Slim Virgin wrote:
We're going to have more than a major hole in our coverage if we lose a lawsuit.
Why? Aside from requiring us to take down whatever libelous misinformation we lost the case over (which we would want to do _anyway_), what limitation would it put on Wikipedia's coverage?
The ideal thing would be to come up with a working definition of "borderline notable" and to give those people the right to have their bios deleted on request. But this being Wikpedia, we'll never agree on a definition.
Largely because IMO such a thing is impossible to define in anything like an objective manner.
Another good idea is not to allow living bios on people who have not already had a bio published by a reliable source. That would massively reduce our coverage, but it would solve almost all of our problems.
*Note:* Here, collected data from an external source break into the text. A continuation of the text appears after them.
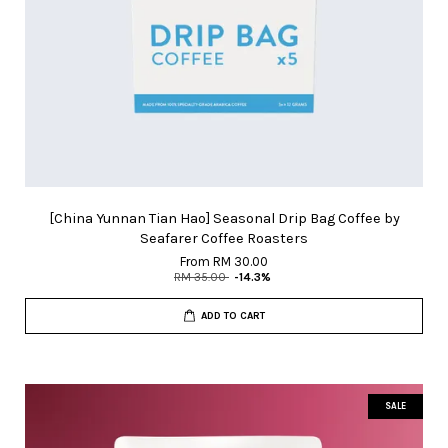
[China Yunnan Tian Hao] Seasonal Drip Bag Coffee by
Seafarer Coffee Roasters
From
RM 30.00
RM 35.00
-14.3%
ADD TO CART
SALE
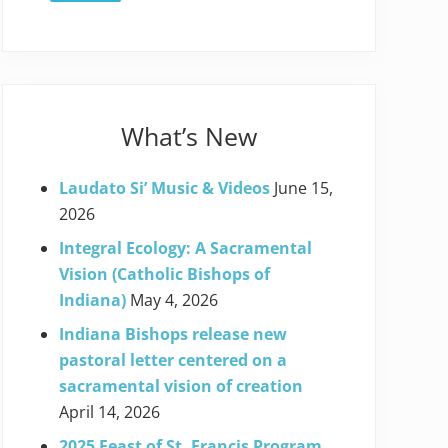
What’s New
Laudato Si’ Music & Videos
June 15,
2026
Integral Ecology: A Sacramental
Vision (Catholic Bishops of
Indiana)
May 4, 2026
Indiana Bishops release new
pastoral letter centered on a
sacramental vision of creation
April 14, 2026
2025 Feast of St. Francis Program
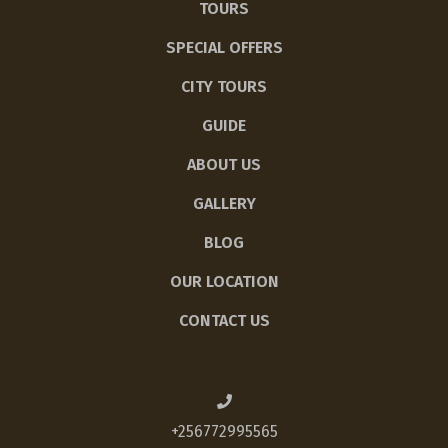
TOURS
SPECIAL OFFERS
CITY TOURS
GUIDE
ABOUT US
GALLERY
BLOG
OUR LOCATION
CONTACT US
+256772995565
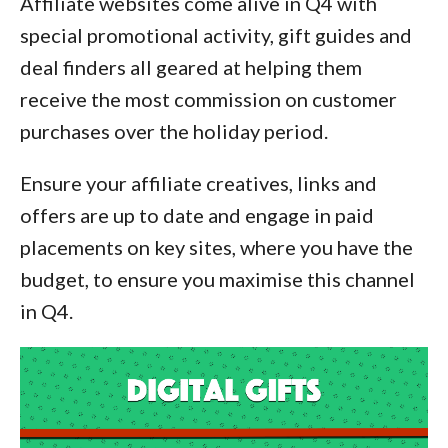
Affiliate websites come alive in Q4 with
special promotional activity, gift guides and
deal finders all geared at helping them
receive the most commission on customer
purchases over the holiday period.
Ensure your affiliate creatives, links and
offers are up to date and engage in paid
placements on key sites, where you have the
budget, to ensure you maximise this channel
in Q4.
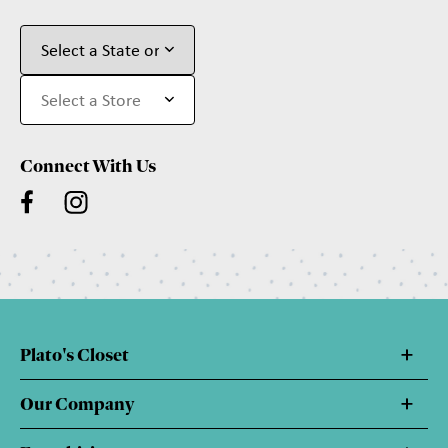
Connect With Us
Plato's Closet
Our Company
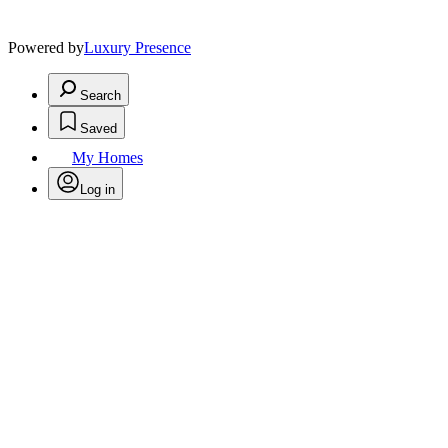
Powered by
Luxury Presence
Search
Saved
My Homes
Log in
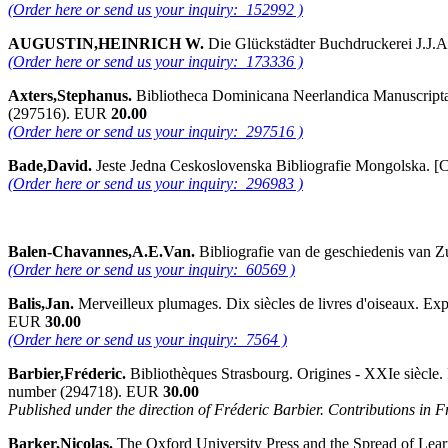
(Order here or send us your inquiry: 152992 )
AUGUSTIN,HEINRICH W.
Die Glückstädter Buchdruckerei J.J.A
(Order here or send us your inquiry: 173336 )
Axters,Stephanus.
Bibliotheca Dominicana Neerlandica Manuscripta 1
(297516). EUR
20.00
(Order here or send us your inquiry: 297516 )
Bade,David.
Jeste Jedna Ceskoslovenska Bibliografie Mongolska. [C
(Order here or send us your inquiry: 296983 )
Balen-Chavannes,A.E.Van.
Bibliografie van de geschiedenis van 
(Order here or send us your inquiry: 60569 )
Balis,Jan.
Merveilleux plumages. Dix siècles de livres d'oiseaux. Ex
EUR
30.00
(Order here or send us your inquiry: 7564 )
Barbier,Fréderic.
Bibliothèques Strasbourg. Origines - XXIe siècle. 
number (294718). EUR
30.00
Published under the direction of Fréderic Barbier. Contributions in 
Barker,Nicolas.
The Oxford University Press and the Spread of Learn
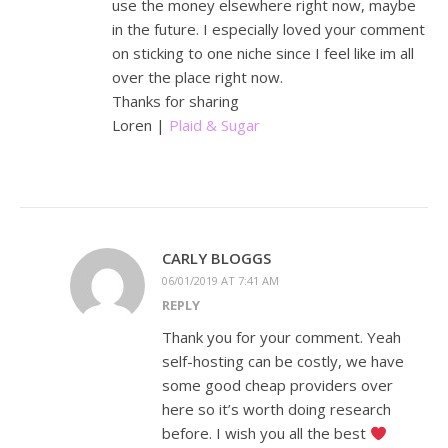
use the money elsewhere right now, maybe
in the future. I especially loved your comment
on sticking to one niche since I feel like im all
over the place right now.
Thanks for sharing
Loren |
Plaid & Sugar
CARLY BLOGGS
06/01/2019 AT 7:41 AM
REPLY
Thank you for your comment. Yeah
self-hosting can be costly, we have
some good cheap providers over
here so it’s worth doing research
before. I wish you all the best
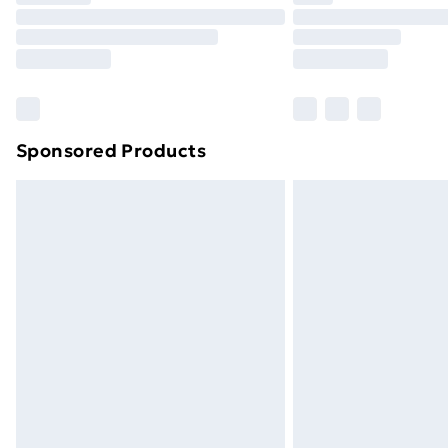
Unlimited Delivery
Free Delivery For A Year
Find Out More
Please note, some delivery methods ar
brand partners & they may have longe
Sponsored Products
Find out more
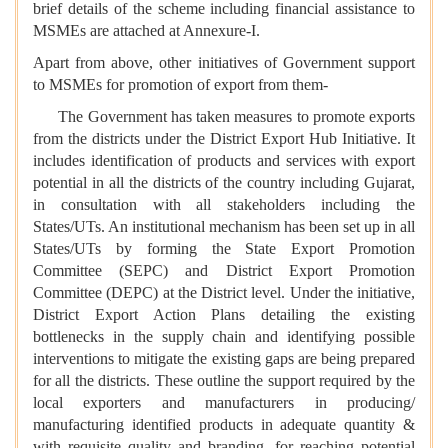
brief details of the scheme including financial assistance to
MSMEs are attached at Annexure-I.
Apart from above, other initiatives of Government support
to MSMEs for promotion of export from them-
The Government has taken measures to promote exports
from the districts under the District Export Hub Initiative. It
includes identification of products and services with export
potential in all the districts of the country including Gujarat,
in consultation with all stakeholders including the
States/UTs. An institutional mechanism has been set up in all
States/UTs by forming the State Export Promotion
Committee (SEPC) and District Export Promotion
Committee (DEPC) at the District level. Under the initiative,
District Export Action Plans detailing the existing
bottlenecks in the supply chain and identifying possible
interventions to mitigate the existing gaps are being prepared
for all the districts. These outline the support required by the
local exporters and manufacturers in producing/
manufacturing identified products in adequate quantity &
with requisite quality and branding, for reaching potential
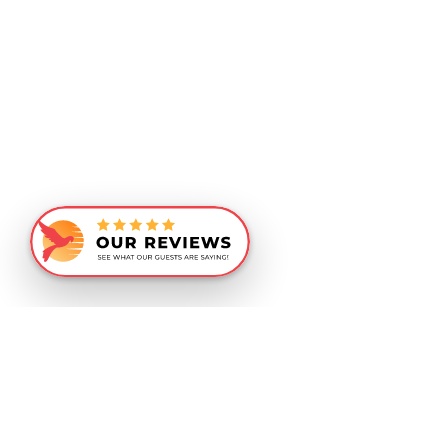
Similar Recommendations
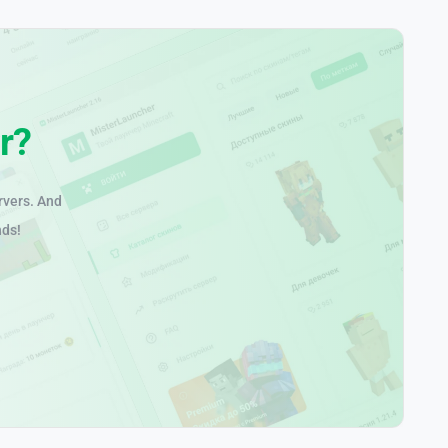
r?
rvers. And
nds!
It would leave at least one really massive problem though; we'd lack coverage of everyone who doesn't already have a bio published by a reliable source (for whatever value of "reliable source" gets settled on). For a resource that's claiming to be a general encyclopedia this would be a _massive_ omission.
The worst option is to continue as we are, where a huge number of living bios are either vanity articles or attack pages.
If that's the worst option you can think of you're suffering from a drastic lack of imagination. We could get rid of BLP entirely, for example, and start encouraging original research into geneology. :) Also, I'd like to know how you know that there's a "huge number" of vanity articles and attack pages on Wikipedia. We already have a lot of policies and a lot of editors working against those things, most of the problems I've seen slip through the cracks have been pretty trivial cases (like this one).